Aunque nunca lo demostrará, porque no queda nadie que pueda atestiguarlo, parece ser que menos de cuarenta y ocho horas antes de que Janie Brolin fuera asesinada, ella misma dio pie al fatal acontecimiento con el sencillo acto de salir por la puerta de su apartamento para continuar una discusión con su novio, Lonnie Parris. Win se levanta de la mesa y cae en la cuenta de que llevaba cinco horas absorto en el caso. Pasa por delante de un cubículo vacío tras otro, todo el mundo se ha marchado. Al otro extremo de la planta se encuentran las oficinas del fiscal de distrito, y la puerta a la
suite
de Lamont. Ella está dentro. Win percibe su energía, intensa y egoísta. Llama con los nudillos, no espera a que respondan, entra y cierra la puerta a su espalda.

Ella está de pie tras su impoluta mesa de cristal, metiendo documentos en el maletín, levanta la mirada y una expresión de incomodidad asoma brevemente a su cara. Luego recobra su actitud inescrutable de siempre, con un traje azul ahumado y una blusa de tono negro verdoso, esa leve falta de armonía tan propia de Armani.

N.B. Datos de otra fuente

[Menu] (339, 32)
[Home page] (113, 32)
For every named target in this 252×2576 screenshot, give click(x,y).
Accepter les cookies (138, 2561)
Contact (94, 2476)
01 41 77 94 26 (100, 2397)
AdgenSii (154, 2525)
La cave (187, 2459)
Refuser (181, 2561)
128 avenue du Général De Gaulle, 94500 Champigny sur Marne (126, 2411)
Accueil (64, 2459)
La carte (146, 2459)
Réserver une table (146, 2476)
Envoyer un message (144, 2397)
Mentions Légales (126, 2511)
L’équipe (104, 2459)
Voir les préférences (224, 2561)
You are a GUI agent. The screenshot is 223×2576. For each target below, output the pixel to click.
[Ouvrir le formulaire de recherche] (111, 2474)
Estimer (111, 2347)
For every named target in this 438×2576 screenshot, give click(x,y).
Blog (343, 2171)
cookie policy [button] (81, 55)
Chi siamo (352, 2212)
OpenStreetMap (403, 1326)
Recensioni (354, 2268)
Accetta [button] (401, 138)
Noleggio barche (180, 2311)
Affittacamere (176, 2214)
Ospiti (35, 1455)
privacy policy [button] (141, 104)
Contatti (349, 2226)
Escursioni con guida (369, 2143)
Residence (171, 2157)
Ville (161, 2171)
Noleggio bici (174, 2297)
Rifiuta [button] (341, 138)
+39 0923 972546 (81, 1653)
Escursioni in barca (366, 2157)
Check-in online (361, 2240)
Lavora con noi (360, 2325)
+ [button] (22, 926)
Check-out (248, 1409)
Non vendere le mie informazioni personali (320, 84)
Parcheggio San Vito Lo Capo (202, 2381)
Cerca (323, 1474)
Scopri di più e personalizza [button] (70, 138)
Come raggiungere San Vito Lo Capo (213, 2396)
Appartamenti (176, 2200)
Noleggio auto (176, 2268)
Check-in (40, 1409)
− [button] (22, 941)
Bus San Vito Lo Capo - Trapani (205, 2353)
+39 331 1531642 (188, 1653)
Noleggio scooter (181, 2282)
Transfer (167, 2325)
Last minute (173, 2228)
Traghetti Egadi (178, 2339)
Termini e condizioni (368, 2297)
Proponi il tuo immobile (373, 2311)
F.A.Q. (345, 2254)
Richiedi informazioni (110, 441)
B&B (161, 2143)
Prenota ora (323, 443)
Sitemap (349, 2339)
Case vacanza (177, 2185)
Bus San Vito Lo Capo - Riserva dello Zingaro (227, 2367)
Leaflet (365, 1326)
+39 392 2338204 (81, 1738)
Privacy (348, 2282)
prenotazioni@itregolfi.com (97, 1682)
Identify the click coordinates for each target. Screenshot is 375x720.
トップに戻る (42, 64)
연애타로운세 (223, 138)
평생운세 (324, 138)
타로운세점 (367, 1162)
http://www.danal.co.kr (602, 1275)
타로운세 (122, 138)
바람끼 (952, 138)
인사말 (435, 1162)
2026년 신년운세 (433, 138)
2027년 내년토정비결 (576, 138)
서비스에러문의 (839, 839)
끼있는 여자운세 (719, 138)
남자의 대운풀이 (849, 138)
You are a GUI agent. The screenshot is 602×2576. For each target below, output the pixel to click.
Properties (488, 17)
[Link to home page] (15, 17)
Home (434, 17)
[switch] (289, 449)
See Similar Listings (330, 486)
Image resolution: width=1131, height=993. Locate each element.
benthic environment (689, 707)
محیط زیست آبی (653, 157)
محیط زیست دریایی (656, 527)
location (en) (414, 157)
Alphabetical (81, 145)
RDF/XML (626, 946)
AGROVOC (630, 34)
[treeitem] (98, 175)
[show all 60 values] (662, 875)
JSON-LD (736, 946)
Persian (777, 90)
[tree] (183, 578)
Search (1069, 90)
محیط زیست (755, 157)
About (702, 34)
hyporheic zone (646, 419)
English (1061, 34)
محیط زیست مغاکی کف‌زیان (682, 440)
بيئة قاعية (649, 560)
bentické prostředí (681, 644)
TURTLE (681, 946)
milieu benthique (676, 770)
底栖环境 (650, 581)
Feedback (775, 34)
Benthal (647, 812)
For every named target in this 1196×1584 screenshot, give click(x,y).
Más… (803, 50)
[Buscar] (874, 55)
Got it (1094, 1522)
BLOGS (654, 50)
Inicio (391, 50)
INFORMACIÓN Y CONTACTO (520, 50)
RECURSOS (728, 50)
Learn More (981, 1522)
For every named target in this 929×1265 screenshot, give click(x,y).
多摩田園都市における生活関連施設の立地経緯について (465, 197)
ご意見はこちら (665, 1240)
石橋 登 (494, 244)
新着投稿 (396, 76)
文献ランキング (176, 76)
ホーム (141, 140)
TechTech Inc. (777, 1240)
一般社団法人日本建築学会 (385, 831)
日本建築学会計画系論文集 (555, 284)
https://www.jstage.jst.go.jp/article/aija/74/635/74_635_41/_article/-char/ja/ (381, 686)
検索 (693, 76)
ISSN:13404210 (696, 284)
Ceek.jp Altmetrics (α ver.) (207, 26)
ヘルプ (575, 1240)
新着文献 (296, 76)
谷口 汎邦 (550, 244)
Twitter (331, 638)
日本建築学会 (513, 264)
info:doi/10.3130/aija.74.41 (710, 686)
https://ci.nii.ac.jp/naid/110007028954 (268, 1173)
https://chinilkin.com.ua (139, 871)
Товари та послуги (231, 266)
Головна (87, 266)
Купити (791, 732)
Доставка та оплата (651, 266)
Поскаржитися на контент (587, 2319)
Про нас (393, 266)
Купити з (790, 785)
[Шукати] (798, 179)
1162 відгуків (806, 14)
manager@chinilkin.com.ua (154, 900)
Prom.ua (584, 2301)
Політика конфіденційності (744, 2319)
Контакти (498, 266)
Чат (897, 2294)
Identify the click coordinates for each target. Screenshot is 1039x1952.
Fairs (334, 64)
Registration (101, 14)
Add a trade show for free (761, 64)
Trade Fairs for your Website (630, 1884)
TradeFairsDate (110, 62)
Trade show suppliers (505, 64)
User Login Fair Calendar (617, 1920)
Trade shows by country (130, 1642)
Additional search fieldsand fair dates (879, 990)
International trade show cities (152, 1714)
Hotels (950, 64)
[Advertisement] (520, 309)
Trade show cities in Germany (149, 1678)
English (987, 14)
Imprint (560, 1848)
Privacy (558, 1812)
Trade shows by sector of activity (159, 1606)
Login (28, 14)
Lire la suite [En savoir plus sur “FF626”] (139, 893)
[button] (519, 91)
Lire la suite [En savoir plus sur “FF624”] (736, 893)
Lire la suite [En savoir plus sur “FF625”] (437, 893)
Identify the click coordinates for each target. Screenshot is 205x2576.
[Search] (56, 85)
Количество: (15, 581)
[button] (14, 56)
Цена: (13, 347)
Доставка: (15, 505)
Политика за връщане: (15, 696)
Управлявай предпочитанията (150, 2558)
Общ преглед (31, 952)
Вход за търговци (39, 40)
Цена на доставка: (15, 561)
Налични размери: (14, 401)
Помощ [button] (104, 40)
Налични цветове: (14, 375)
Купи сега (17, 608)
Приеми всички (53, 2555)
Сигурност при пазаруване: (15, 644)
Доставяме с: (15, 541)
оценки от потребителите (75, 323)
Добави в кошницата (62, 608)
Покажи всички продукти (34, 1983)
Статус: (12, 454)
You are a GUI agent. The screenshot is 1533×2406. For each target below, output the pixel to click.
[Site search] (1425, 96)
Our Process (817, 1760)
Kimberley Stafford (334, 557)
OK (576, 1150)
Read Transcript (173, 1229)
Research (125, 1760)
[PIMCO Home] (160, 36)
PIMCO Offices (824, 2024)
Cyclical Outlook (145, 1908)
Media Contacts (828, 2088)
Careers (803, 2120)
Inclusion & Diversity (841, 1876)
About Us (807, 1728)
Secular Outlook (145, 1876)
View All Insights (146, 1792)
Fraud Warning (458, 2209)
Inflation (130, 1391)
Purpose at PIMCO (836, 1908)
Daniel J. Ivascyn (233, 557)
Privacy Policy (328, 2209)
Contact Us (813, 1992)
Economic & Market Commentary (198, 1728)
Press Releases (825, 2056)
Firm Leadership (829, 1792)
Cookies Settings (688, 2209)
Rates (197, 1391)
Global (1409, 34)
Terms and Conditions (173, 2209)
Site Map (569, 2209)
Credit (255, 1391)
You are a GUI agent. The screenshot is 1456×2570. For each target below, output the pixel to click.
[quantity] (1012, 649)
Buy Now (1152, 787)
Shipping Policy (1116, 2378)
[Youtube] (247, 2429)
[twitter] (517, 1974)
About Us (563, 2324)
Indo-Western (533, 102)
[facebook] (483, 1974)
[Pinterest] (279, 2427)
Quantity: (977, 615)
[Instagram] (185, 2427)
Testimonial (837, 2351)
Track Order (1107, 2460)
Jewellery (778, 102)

Win se sienta sin que medie invitación y dice:

—Necesito unos minutos.

—No los tengo. —Cierra el maletín y afianza los cierres con sonoros chasquidos.

—Creo que puede interesarte la información antes de que se la pase a Scotland Yard, a Jeremy Killien. Y por cierto, cuando pidas ayuda a otros organismos para que colaboren en una investigación mía, sería un detalle por tu parte ponerme al corriente.

Ella se sienta y dice:

—Estás perfectamente al tanto de la implicación de Scotland Yard.

—Ahora mismo, sí. Porque lo he oído en las noticias que filtraste.

—Yo no las filtré. Fue el gobernador.

—Vaya. Me pregunto cómo lo averiguó. Tal vez alguien se las filtró a él primero.

—No vamos a hablar de eso —dice Lamont, como sólo ella puede decirlo. Nunca un comentario, siempre una orden—. Evidentemente, tienes noticias sobre nuestro caso. Buenas noticias, espero ¿no?